I took the idea from this paper where the researchers achieved an accuracy of ~80 %.
using the resnet34 gave an accuracy of ~86 % whilw with resnet50 it was ~95 % (please refer to the images below).
Exited with the beginning, looking forward to learn more.
Thanks @jeremy for the great tutorials and the inspiration ([this podcast])(https://www.youtube.com/watch?v=J6XcP4JOHmk) . I have been working in the field of data science for 3 years now and this feels like a beginning of a new phase for me.
Hey everyone. I am in the energy/utility industry and wanted to try out something related to power lines.
I made an image classifier that classifies an image as containing a power line or not. These are images taken from planes over different terrain.
I got an error rate of 0.05% with only 4 errors out of 800 images. This makes me very excited.
To join in the sharing festivities, here’s something I’ve recently done, which I’ve also written about more in depth here (friendly link so you aren’t hit by the paywall, because it’d be a a shame for the people that gave me the ability to do this to not be able to view it for free)

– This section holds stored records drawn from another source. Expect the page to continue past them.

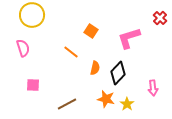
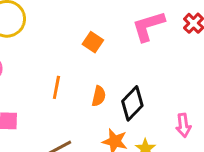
pink L-shape: (129, 38) -> (148, 26), moved
orange line: (71, 52) -> (56, 87), moved, turned 63

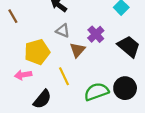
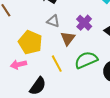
yellow pentagon: (37, 52) -> (30, 42), turned -30
green semicircle: (96, 92) -> (86, 60), moved

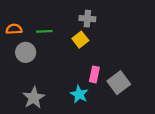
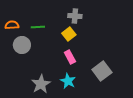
pink rectangle: (94, 74) -> (70, 57), moved, turned -40
gray star: (34, 98) -> (41, 84), moved

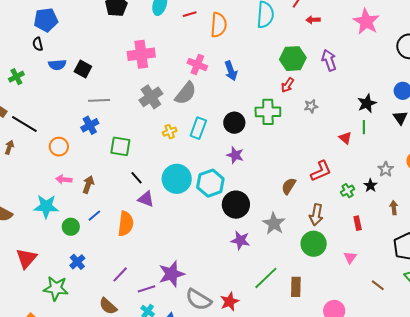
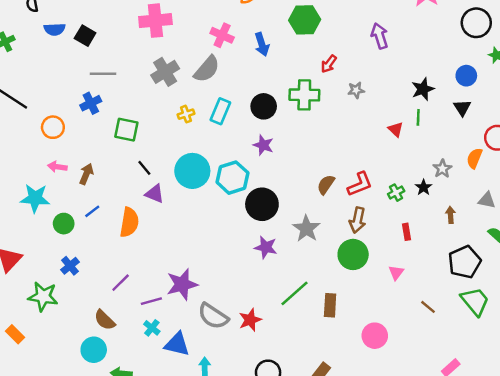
green hexagon: (293, 59) -> (305, 20), moved
red L-shape: (321, 171) -> (360, 184), moved

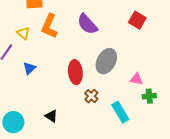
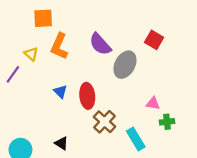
gray ellipse: (106, 61) -> (125, 65), moved
blue triangle: (29, 68) -> (60, 92), moved, turned -32
brown cross: (91, 96) -> (104, 122), size x1.5

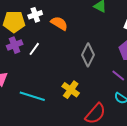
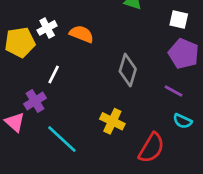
purple cross: (15, 45) -> (35, 101), moved
cyan line: (32, 96) -> (62, 139), turned 35

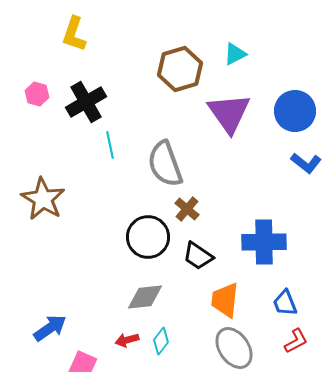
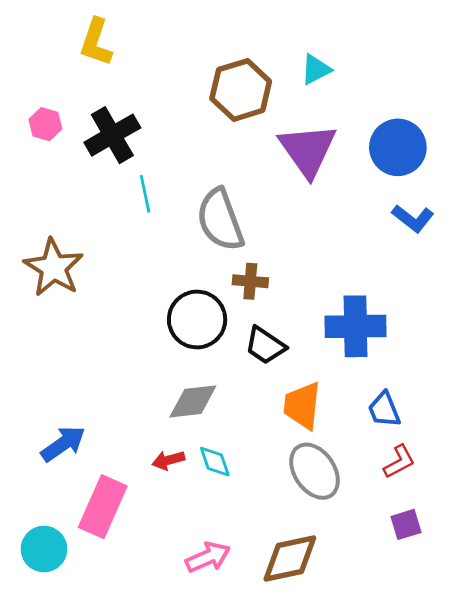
brown cross: (187, 209) -> (250, 281), turned -35
cyan diamond: (161, 341) -> (215, 462), turned -56

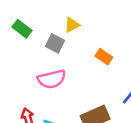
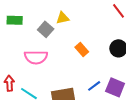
green rectangle: (22, 29) -> (15, 20), moved, turned -49

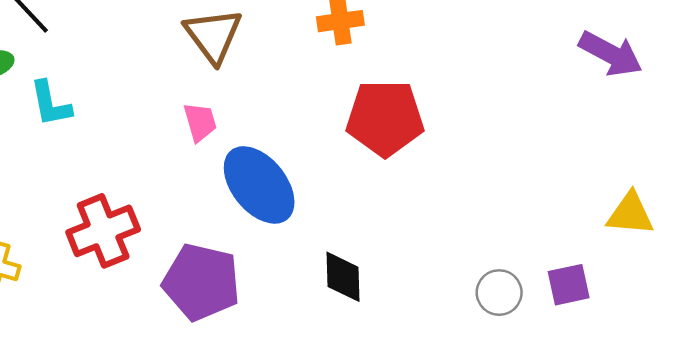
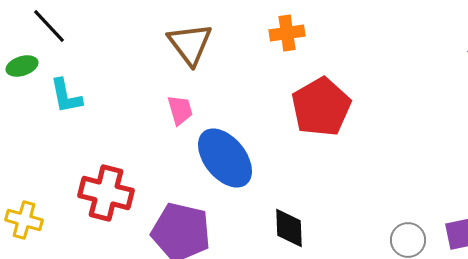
red pentagon: (385, 118) -> (321, 107), turned -30
red cross: (103, 231) -> (106, 193), turned 36

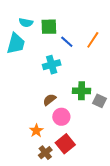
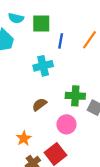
blue line: (67, 42) -> (61, 41), turned 56
pink circle: (61, 117) -> (66, 124), moved

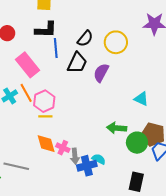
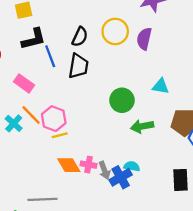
pink rectangle: (28, 65) -> (24, 83), size x0.7
purple semicircle: (101, 73) -> (144, 39), moved
green circle: (137, 143) -> (122, 100), moved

I took a look at a dataset + paper for human sensor readings, and attempted to do better by using a cnn. I created images like this:
for trying to classify the sensor data. A bit bizarre, but I thought what the heck, I’ll try it.

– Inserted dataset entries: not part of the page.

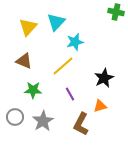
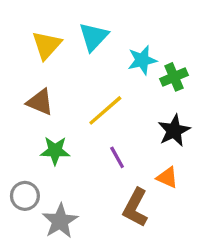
green cross: (116, 12) -> (174, 77), moved, turned -35
cyan star: (75, 42) -> (142, 60), moved
orange triangle: (100, 106) -> (167, 177), turned 40
gray star: (43, 121) -> (60, 221), moved

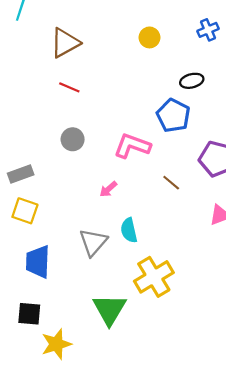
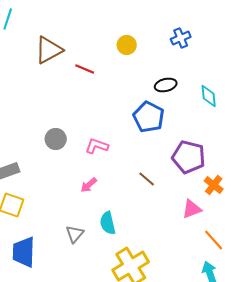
red line: (69, 87) -> (85, 69), moved
pink L-shape: (132, 146) -> (97, 146), moved, size x0.7
gray triangle: (93, 242) -> (75, 234), size x0.7

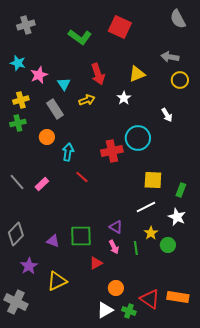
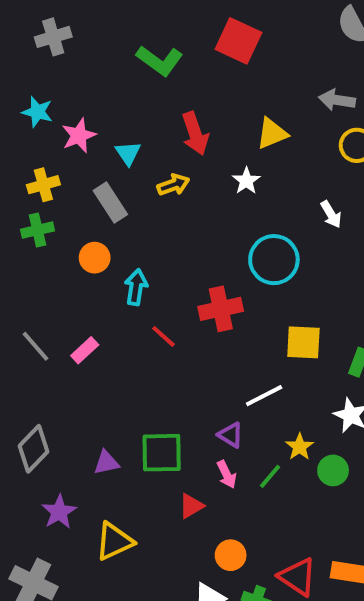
red cross: (112, 151) -> (221, 309), moved
white line: (146, 207) -> (264, 396), moved
purple triangle: (53, 241) -> (106, 463), turned -32
green line: (136, 248) -> (270, 476), turned 48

Turned out a resnet34 model applied to this kind of data did marvelously! I achieved an accuracy of 98.7% accuracy, above what the paper had achieved at the time.
Confusion matrix shows how little confusion there was:
Nice to see image classification put to other uses (transfer learning).
I think your model would be better than my Garmin watch as my watch cannot tell the difference between breast stroke and and front crawl.
I’ve used the Lesson 2 material to create a classifier that looked at Nvidias AI-generator of faces. Then I expanded the scope and looked at how well my ML-classifier was predicting the original face images that were used to train the GAN Network. It revealed that the original images were biased and represented more heavily: white, middle-aged, round faces with glasses!
Any comment, feedback, or discussion of the result described further in the blog post is much appreciated.
Those look good As far as I know if you were overfitting the error would get worse (as only validation error is shown and that is not the case) I also had very good results with fruits-360, it may be because there is very little noise in the dataset. It would be interesting to compare those numbers to some dataset with fruits in more real enviroment. You should get used to fastai out of the box getting pretty impressive results
Here’s a writeup of a project I worked on with satellite imagery after completing Part 1 of the course. I used the Inria dataset to build a semantic segmentation model that can identify buildings in satellite images. The post has some details on a few tricks for working with large format images as well as some things I did to customize the network architecture. Hope somebody finds it interesting or useful!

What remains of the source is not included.